=== Begin Enclosure ===

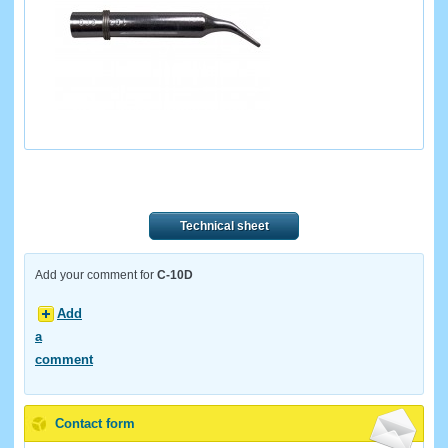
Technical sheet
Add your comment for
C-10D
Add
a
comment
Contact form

=== End Enclosure ===
=== Begin Enclosure ===

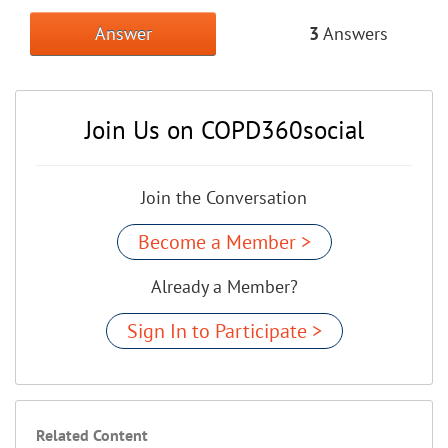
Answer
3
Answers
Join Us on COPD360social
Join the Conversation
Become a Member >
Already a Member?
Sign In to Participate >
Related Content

=== End Enclosure ===

> _WORK ORDER_: Above are the records. Print exactly, and only, the lines from the line with "Technical sheet" to the line with "Contact form", both inclusive.

> _SOLVED PROBLEM_:
Technical sheet
Add your comment for
C-10D
Add
a
comment
Contact form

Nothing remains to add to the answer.